November 7th: Barely clipped gas station bollard while turning out of a tight Diesel refueling area pulling the travel trailer. Luckily just cracked the electrical cover plate. This could have been much worse. Until we get a new cover, we have resorted to a makeshift plastic bag and have been blessed with very little rain.
The finish on the bathroom door is peeling off by the doorknob.
The floor grates are not designed for everyday traffic even though they are in high traffic areas. Sarah sourced and replaced the most offensive grates in the bathroom and master bedroom with a heavier grade.
Command strips are strong enough to pull off the wallpaper. We have had to do some cosmetic repairs when the Command strips won the battle.
Although things continue to inevitably fall apart, we are grateful it hasn’t been anything significant. On the positive side, we have had many opportunities to practice our engineering, visit hardware stores and my apprentices have started to learn how to repair things on their own. Things change, we can either go with it or let it break us. Maybe I have spent too much time with my surfing buddies in California, but we are just going with the flow dude.
This post is a little out of sync, but I wanted to put it out there.
If you are traveling from the Tucson, Arizona area to Carlsbad, New Mexico, you may go through Texas! Geography is a crazy thing.
We drove through El Paso on our way. If you have a larger RV/Trailer, especially a diesel, stop to get fuel right by/in El Paso! There is literally nothing for over 100 miles (no bathrooms, no diesel) once you drive out of town. There were maybe a few small gas stations, but no diesel and nothing we would fit into. Please make sure to fill your tank completely full and also fill a back-up container of fuel.
After passing the salt flats, we stopped at a picnic area to put our emergency 8 gallon diesel container into the truck. I am so glad we kept that filled. I don’t think we would have made it into Carlsbad without it. There were several fuel stations that had diesel, but most of them are tight for larger rigs. We filled up, but not after I cracked the outdoor electric cover on the RV by not clearing the last ballard.
We did see a really neat informational sign at the picnic area though, so you never know what you will find when you stop!
We had a good start, finished packing up inside and worked on the outside. I went to line up the truck and bumped the hitch into the trailer. It wasn’t raised up with the jack yet. I obviously needed coffee and to not rush. Luckily nothing happened, but not a great start to my morning.

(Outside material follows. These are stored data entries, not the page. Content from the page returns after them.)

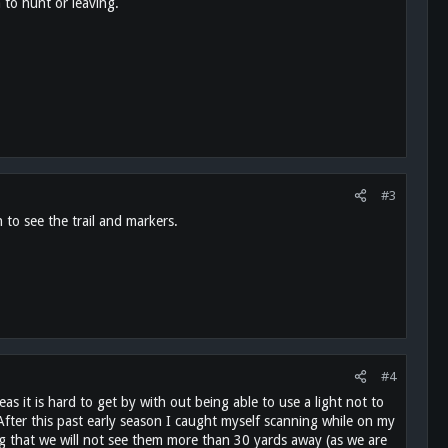
 to hunt or leaving.
#3
 to see the trail and markers.
#4
s it is hard to get by with out being able to use a light not to
 After this past early season I caught myself scanning while on my
ng that we will not see them more than 30 yards away (as we are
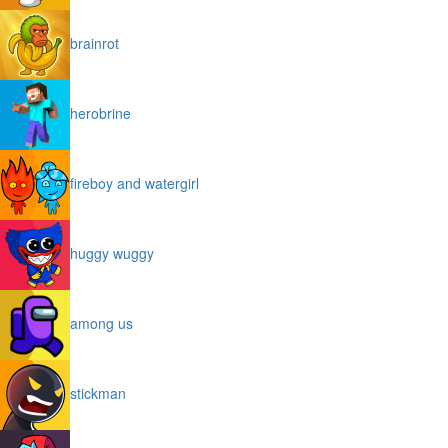
brainrot
herobrine
fireboy and watergirl
huggy wuggy
among us
stickman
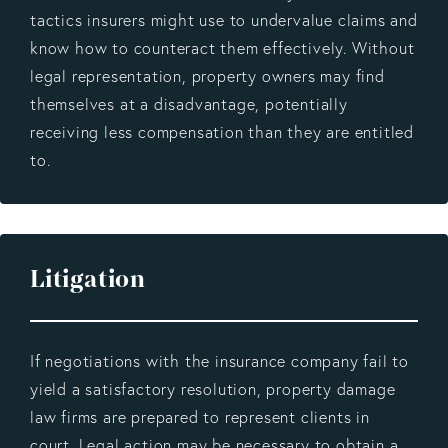
tactics insurers might use to undervalue claims and
know how to counteract them effectively. Without
legal representation, property owners may find
themselves at a disadvantage, potentially
receiving less compensation than they are entitled
to.
Litigation
If negotiations with the insurance company fail to
yield a satisfactory resolution, property damage
law firms are prepared to represent clients in
court. Legal action may be necessary to obtain a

The drive was uneventful (thank goodness) to our next campground in Hurricane, Utah. We checked in and they led us to our campsite. It was a back-in and they helped direct us in. We set up the RV. It was pretty hot out (104 degrees F), but at least the site had some shade! I am so glad we had a 50 amp site and could run both A/C’s.
The town was bigger than I thought it would be. There were several restaurants and grocery places close by. The one grocery store was within walking distance!
We ran into St. George (about 10-15 minutes away) to go to Costco. This Costco was not very different from others we have seen, although they did sell ice and had diesel at the fuel station. It was very crowded. It was the least amount we had ever spent: $34, including a pizza!
We unpacked the groceries and Ben took the boys into town to try to find a replacement cup and forks. I got to read for an hour by myself! It was so relaxing. The boys came back, but didn’t have much luck at the nearby store. We called it a night and settled in.
Moving day! The boys and I got a lot of the RV ready to move while Ben worked. When he was done we finished packing up and got on the road. We were still going to be in Colorado and it was going to be a pretty short drive to our next campground (just 1 1/2 hours).
There was a lot of construction on our way down. The RV park only had a back-in spot when we booked and I had called down a few days before to see if they had any pull-throughs available. They said they would see what they could do.
Unfortunately, our site was a back in. The plus was it was a little shaded! It’s been pretty warm and dry so far in Colorado (getting to 90 most days), so the shade was really nice. We had just enough room to put up Ben’s tent.
That was where the decent day ended.
The new bike rack made the turning tighter. I didn’t notice right away because I was paying attention to the RV back up camera and truck side view mirrors. I knew when to stop when it was just the RV and the truck, but hadn’t accounted for the bikes. I thought (stupidly) that they wouldn’t be in the way. The bolts on Will’s bikes tires ended up scratching the paint on the truck and the truck cap. It also made the rear wheel of Will’s bike now rub against the frame. There is no visible big bend in the wheel. We’re going to see if anyone can fix it, but it is the back wheel with the gears.
We have some extra paint for the truck, if I can find where we packed it, so I can help fix the truck and the cap.
Now the next part is not so easy to fix, nor do I have any idea of how it happened.
The rear passenger stabilizer arm bent. We didn’t have it down yet. We had leveled before putting the stabilizers down. I really can’t think of what we could have done to have caused this.
On the plus side, it’s nothing that is integral to the moving of the RV. (I don’t think.)
It was just not a good day and very stressful. Tempers were high and there was some arguing. Having loud neighbors up until long after quiet hours probably didn’t help anyone’s mood.